Menantang Kemapanan Patriarki Dalam Rumah Tangga

Pembatasan peran sosial perempuan pada ranah domestik ternyata tidak pernah sepi peminatnya (KOMPASTV 2023), penghargaan tertinggi perempuan masih berada di pekerjaan rumah tangga seperti mengurus, merawat, memelihara anak (Budiman, 2000: 32). Konstruksi sosial gender sering mengabaikan pemisahan peran biologis atau kodrat dan peran sosial perempuan, dua peran ini jika tidak dipahami terpisah dapat melanggengkan patriarki dalam struktur rumah tangga.

Fakta sosial di atas berimplikasi pada tujuan utama pernikahan, terhadap belenggu patriarki perempuan terjerembap gender expectation yang menuntut peran sosial selalu dilandaskan kepada peran biologis. Karena ibu melahirkan anak kemudian kerja mengasuh anak menjadi kewajiban ibu.

Tentu saja pemahaman seperti ini terlanjur mengendap di masyarakat hingga menjadi ideologi negara dan mitos. Hanya saja, pernikahan bukan pintu masuk pada pengamalan patriarki dalam tumah tangga, melainkan membentuk keluarga harmonis saling menyayangi dan menghormati (Setiawan, 2012: 25-38). Artinya Mengasuh anak adalah kerja sosial, tidak hanya dilakukan perempuan (ibu) tetapi juga laki-laki (ayah).
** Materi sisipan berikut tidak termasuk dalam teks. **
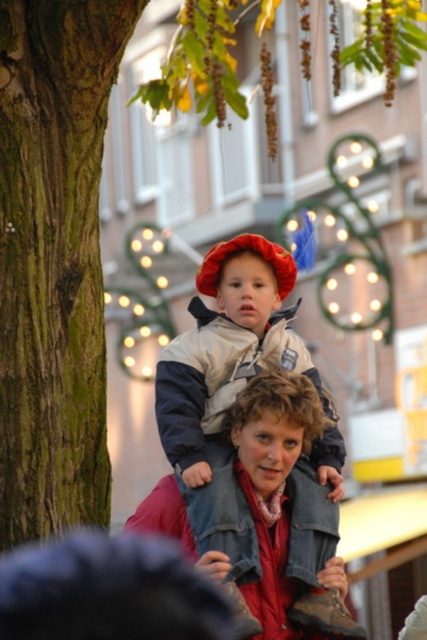 You are standing at the point with coordinates point (x=204, y=260) and want to move towards point (x=93, y=534). Given that you can only move forward, will you get closer to or farther from the festive building facade with windows behind the woman and child?

Since point (x=204, y=260) is further to the viewer than point (x=93, y=534), moving forward from point (x=204, y=260) towards point (x=93, y=534) will bring you closer to the festive building facade with windows behind the woman and child.

You are standing in front of the festive scene and notice the black fuzzy hat at upper center. Can you determine if the hat is closer to the tree trunk or the building facade?

The black fuzzy hat at upper center is located at point 0.923 in the x coordinate and 0.253 in the y coordinate. Since the tree trunk is on the left side and the building facade is behind the woman and child, the hat is closer to the building facade based on its position.

You are standing at the camera position and want to know how far the point at coordinates point (193,422) is from you. Can you determine the distance?

The distance of point (193,422) from camera is 65.27 meters, so the point is 65.27 meters away from you. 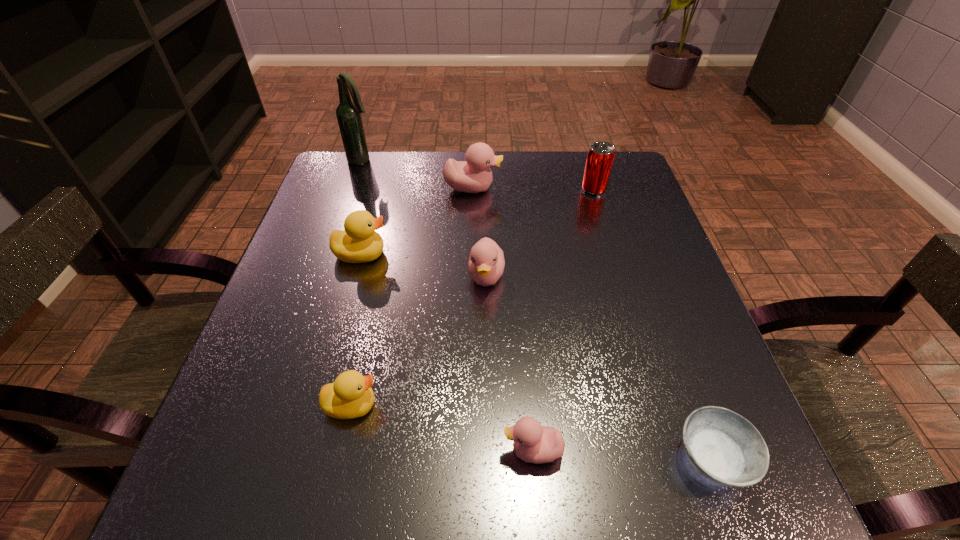 Locate an element on the screen. This screenshot has height=540, width=960. duckling identified as the fourth closest to the red soda can is located at coordinates (533, 443).

Locate which duckling ranks in proximity to the nearest duckling. Please provide its 2D coordinates. Your answer should be formatted as a tuple, i.e. [(x, y)], where the tuple contains the x and y coordinates of a point satisfying the conditions above.

[(350, 396)]

Select which pink duckling appears as the closest to the farthest duckling. Please provide its 2D coordinates. Your answer should be formatted as a tuple, i.e. [(x, y)], where the tuple contains the x and y coordinates of a point satisfying the conditions above.

[(486, 263)]

Where is `pink duckling that is the closest to the second biggest pink duckling`? The height and width of the screenshot is (540, 960). pink duckling that is the closest to the second biggest pink duckling is located at coordinates (474, 175).

Locate an element on the screen. The width and height of the screenshot is (960, 540). vacant position in the image that satisfies the following two spatial constraints: 1. on the face of the nearer yellow duckling; 2. on the left side of the shortest object is located at coordinates (340, 458).

You are a GUI agent. You are given a task and a screenshot of the screen. Output one action in this format:
    pyautogui.click(x=<x>, y=<y>)
    Task: Click on the vacant area in the image that satisfies the following two spatial constraints: 1. on the front-facing side of the second farthest pink duckling; 2. on the face of the second nearest duckling
    Image resolution: width=960 pixels, height=540 pixels.
    Given the screenshot: What is the action you would take?
    pyautogui.click(x=488, y=405)

Image resolution: width=960 pixels, height=540 pixels. Identify the location of vacant space that satisfies the following two spatial constraints: 1. on the front-facing side of the farthest pink duckling; 2. on the right side of the shortest object. (468, 458).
Islam melalui salah satu ayat Al-Qur’an menuntun manusia dalam membentuk keluarga yang berkeadilan gender. Firman Allah SWT
وَمِنْ ءَايَٰتِهِۦٓ أَنْ خَلَقَ لَكُم مِّنْ أَنفُسِكُمْ أَزْوَٰجًا لِّتَسْكُنُوٓا۟ إِلَيْهَا وَجَعَلَ بَيْنَكُم مَّوَدَّةً وَرَحْمَةً ۚ إِنَّ فِى ذَٰلِكَ لَءَايَٰتٍ لِّقَوْمٍ يَتَفَكَّرُونَ
Artinya.
“Dan di antara tanda-tanda kekuasaan-Nya ialah Dia menciptkan untukmu istri-istri dari jenismu sendiri, supaya kamu cenderung dan merasa tenteram kepadanya, dan dijadikan-Nya di antaramu rasa kasih dan sayang. Sesungguhnya pada yang demikian itu benar-benar terdapat tanda-tanda bagi kaum yang berfikir. QS. Ar-Rum [30]: 21.

Quraish menjelaskan manusia tidak dapat membentuk keluarga dalam konteks yang menyalahi naluri kemanusiaannya. Maksudnya adalah subtansi keluarga yang dimaksud terdiri dari jenis kelamin laki-laki dan perempuan, bukan satu jenis kelamin atau dengan makhluk jenis lain. Dua entitas berbeda tersebut menjadi sesuatu yang ideal dalam sudut pandang agama. Kata anfusikum memiliki bentuk tunggal berupa kata nafs dengan arti “jenis, diri, dan totalitas sesuatu”. Quraish menjelaskan kriteria pasangan dari sejenisnya sebagai suami-istri. Laki-laki dan perempuan sebagai pasangan suami-istri meleburkan dua latar sosial berbeda menjadi satu dalam segala hal seperti perasaan dan pikiran, cita dan harapan, gerak dan langkah, hingga menarik dan menghembuskan nafasnya (Shihab, Vol. 11, 2005: 34-35).

Mengenai relasi rumah tangga suami-istri, Faqihuddin menegaskan prinsip kesalingan bertujuan untuk memenuhi aspek maqasid al-syari’ah al-khamsah. Dalam konteks perlindungan jiwa, harus memastikan pemenuhan hak hidup dan peningkatan kualitas hidup anggota keluarga. Begitu juga empat prinsip lain harus diterapkan oleh laki-laki dan perempuan secara bersamaan, yaitu perlindungan agama dan ibadah, akal pemikiran dan pengetahuan, keturunan dan hak-hak reproduksi, serta harta dan kepemilikan (Kodir, 2021: 332).

Sebagai penutup menurut hemat penulis keluarga harmonis tidak dapat diwujudkan apabila wacana publik atau pemahaman individu tetap mengarah pada subjek objek, laki-laki lebih unggul atas perempuan. Begitu juga dengan rasa kasih (mawaddah) dan sayang (warahmah) tidak berujung kepada kebaikan jika relasi laki-laki (suami) dan perempuan (istri) tidak memahami secara mendalam sikap saling memahami, menghormati terutama peran sosial masing-masing.